Donna Huanca: Scar Cymbals. Zabludowicz Collection London

By Álvaro de Benito Fernández | December 12, 2016

Scar Cymbals is Huanca’s world developed by means of a fluid dialogue between setting and architecture, sculpture and performance. 

Donna Huanca: Scar Cymbals. Zabludowicz Collection London

With its combination of open and diaphanous spaces and different structural levels, the nineteenth-century Methodist chapel that houses the British seat of the Zabludowicz Collection is a fascinating environment. It is perfectly suited to any action that requires movements or combinations of architectural elements and installations. For those reasons, it is not only an apt venue for Scar Cymbals, the first exhibition in the United Kingdom of work by Donna Huanca (Chicago, USA, 1980), but also a necessary one insofar as it enables the artist, who is of Bolivian descent, to formulate the synchronization and aesthetic dialogue that her work entails.

Three lines inherent to Huanca’s background come together in her work. Though perhaps never formulated as such, the conflict between those lines has yielded distinctive and groundbreaking work. If put in legal terms, the phrases would be jus soli and jus sanguini, two divergent areas of influence in which Huanca has always existed, the contrasts between her daily life in Chicago and her family trips to her parent’s native Bolivia, where she came into contact with different sorts of folklore, such as the celebrations surrounding the Virgin of Urkupiña. The impact of the radically different led to a certain sense of fantasy or of unreality that makes itself felt in her art. The third line would be the artist’s studies in Germany, which is key to understanding a certain expressive and chromatic bend.
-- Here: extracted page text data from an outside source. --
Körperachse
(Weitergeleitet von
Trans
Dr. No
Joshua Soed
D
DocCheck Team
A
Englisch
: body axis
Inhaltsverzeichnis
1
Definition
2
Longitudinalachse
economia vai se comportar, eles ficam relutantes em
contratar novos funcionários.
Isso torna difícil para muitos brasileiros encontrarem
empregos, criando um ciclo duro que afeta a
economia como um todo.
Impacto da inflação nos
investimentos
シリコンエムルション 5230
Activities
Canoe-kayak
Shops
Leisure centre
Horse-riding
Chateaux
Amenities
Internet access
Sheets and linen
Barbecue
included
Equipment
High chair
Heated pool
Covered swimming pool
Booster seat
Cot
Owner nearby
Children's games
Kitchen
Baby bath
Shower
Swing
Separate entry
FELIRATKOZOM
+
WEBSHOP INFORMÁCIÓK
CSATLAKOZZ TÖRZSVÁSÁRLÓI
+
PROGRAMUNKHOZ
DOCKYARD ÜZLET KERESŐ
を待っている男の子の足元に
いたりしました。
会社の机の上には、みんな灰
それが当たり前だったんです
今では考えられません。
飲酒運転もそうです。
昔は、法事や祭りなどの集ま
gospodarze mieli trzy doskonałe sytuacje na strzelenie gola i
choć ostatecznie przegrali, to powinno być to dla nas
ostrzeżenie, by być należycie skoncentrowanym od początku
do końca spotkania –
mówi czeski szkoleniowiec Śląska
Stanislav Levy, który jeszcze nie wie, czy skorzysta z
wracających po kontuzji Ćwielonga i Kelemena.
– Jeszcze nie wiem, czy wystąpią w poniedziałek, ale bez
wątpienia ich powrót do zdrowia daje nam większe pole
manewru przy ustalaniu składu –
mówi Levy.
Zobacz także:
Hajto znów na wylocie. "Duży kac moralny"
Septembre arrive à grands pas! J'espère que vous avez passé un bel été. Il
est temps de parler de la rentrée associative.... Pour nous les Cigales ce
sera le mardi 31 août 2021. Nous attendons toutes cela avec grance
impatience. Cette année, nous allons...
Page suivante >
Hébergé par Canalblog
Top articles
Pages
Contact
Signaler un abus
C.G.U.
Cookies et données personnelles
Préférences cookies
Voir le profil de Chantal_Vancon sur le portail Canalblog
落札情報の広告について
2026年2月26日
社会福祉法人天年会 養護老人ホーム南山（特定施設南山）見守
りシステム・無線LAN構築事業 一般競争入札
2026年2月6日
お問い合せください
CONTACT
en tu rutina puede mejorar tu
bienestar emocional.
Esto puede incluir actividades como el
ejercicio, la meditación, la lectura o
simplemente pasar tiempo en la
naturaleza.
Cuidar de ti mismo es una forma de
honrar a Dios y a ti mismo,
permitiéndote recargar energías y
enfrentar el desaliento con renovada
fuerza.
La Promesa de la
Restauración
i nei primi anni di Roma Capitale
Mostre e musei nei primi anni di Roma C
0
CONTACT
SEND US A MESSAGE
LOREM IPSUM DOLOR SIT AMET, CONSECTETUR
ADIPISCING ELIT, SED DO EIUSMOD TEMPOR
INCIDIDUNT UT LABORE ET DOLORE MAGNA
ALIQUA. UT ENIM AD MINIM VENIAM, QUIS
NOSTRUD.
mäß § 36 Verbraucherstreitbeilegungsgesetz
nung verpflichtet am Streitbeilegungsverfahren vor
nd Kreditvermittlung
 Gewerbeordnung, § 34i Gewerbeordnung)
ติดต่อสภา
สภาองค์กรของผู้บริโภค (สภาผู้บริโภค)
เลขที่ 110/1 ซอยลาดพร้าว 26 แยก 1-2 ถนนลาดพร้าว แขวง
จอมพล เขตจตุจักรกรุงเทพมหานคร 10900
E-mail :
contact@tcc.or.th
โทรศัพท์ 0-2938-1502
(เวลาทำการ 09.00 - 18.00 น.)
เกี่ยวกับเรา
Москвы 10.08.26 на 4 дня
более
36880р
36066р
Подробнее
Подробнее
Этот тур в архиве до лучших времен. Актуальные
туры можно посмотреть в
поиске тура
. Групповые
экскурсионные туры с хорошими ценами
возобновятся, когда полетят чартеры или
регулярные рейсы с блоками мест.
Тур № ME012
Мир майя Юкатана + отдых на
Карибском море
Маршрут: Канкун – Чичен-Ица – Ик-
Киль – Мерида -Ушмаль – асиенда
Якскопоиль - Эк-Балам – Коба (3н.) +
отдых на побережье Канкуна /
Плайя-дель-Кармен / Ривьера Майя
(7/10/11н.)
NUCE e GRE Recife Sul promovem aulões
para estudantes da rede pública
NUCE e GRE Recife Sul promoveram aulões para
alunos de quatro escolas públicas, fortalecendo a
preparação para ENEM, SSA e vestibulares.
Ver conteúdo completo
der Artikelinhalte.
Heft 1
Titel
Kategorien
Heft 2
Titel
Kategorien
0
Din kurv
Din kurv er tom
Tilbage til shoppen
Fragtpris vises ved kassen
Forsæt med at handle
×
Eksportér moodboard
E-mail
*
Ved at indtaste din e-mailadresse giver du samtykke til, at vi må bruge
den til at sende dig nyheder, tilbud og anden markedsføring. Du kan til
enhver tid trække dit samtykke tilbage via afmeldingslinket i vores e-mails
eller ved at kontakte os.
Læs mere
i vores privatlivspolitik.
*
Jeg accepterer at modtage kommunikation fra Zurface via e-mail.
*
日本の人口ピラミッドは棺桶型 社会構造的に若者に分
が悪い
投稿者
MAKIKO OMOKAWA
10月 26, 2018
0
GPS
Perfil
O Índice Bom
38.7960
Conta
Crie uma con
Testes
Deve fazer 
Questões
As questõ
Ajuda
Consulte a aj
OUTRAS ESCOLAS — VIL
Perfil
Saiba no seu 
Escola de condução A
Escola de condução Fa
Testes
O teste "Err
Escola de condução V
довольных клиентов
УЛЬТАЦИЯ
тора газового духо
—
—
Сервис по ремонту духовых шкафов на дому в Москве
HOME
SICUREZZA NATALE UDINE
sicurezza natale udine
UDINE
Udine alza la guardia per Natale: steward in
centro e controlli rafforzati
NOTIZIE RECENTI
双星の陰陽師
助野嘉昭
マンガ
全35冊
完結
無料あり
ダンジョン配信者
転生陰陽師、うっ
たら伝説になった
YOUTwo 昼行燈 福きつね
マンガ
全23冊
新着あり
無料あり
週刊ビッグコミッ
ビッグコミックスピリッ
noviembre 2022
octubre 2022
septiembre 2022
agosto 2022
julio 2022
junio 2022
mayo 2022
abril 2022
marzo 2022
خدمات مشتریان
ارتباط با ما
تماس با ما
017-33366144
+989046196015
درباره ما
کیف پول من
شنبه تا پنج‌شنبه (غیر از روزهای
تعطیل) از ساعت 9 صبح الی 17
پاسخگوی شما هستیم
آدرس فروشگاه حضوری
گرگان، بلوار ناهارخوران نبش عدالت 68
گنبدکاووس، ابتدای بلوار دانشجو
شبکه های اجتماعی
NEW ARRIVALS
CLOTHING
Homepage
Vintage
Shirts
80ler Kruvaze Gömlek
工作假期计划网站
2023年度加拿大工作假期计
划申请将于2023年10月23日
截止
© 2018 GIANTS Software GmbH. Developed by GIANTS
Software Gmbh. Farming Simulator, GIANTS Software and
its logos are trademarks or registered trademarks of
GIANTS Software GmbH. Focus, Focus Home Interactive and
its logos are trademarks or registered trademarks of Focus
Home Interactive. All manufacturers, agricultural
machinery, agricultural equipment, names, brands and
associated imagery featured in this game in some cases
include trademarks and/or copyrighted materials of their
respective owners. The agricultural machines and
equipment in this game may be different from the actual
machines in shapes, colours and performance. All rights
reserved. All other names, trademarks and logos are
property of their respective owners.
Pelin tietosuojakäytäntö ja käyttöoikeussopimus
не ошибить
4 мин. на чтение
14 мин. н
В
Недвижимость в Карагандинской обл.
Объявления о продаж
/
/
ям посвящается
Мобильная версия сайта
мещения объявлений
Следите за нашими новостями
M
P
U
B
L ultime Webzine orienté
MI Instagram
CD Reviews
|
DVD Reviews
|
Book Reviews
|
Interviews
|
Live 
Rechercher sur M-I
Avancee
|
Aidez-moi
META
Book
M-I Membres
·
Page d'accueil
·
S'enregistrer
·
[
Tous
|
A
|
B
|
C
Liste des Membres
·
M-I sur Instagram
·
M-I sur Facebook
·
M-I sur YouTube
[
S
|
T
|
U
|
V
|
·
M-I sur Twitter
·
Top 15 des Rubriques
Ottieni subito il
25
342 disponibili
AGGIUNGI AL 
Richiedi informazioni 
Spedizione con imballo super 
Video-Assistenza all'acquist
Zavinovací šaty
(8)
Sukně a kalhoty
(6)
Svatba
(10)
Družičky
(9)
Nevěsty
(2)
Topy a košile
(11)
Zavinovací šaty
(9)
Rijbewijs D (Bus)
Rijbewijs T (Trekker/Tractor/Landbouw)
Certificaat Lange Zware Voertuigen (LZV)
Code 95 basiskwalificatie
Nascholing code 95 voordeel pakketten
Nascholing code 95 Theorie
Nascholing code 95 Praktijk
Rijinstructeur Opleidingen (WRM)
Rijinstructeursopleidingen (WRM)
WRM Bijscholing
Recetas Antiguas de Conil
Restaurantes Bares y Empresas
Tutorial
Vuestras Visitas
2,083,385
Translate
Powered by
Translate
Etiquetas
All of that is at play in Scar Cymbals. It is Huanca’s world developed by means of a fluid dialogue between setting and architecture, sculpture and performance. The power of the gesture, of the human body, of identity, and of how we relate to one another are the structuring links in a conversation channeled through nude performers who are covered in paint and makeup, skin rendered sensorial instrument. The performers interact with structures placed in the main gallery, some of which— Melanocytes/Etheric Template, for instance—are architectonic in nature. That transparent composition that presides over the front becomes opaque after each performance due to the chromatic marks left by the bodies. In other cases, the structures are installations; the morphology of the sand spiral in Sensory Neuron/Celestial Layer, for instance, determines the performers’ rituals.

 

Almost by inertia, a hallway leads to a space in which sound becomes central. The sensorial and powerful whole resulting from the enveloping sound and the body serves to reaffirm the identity of Huanca’s art. In this environment, the viewer receives impacts constantly, whether due to the nature of the sound used in a fantasy-like setting or to the colors and forms produced by materials that prove to be the source of the pigmentations that the performers use. Those sculptural installations, their double idiosyncrasy as process and as result, as well as the importance of sound art—with which Huanca has been working for years—in them bring to a close a journey from which escape is not all that easy. The show is a tireless exploration for the senses. It is somewhat chimerical and yet as real as the bodies and surfaces that make it up and as true as Donna Huanca’s different realities.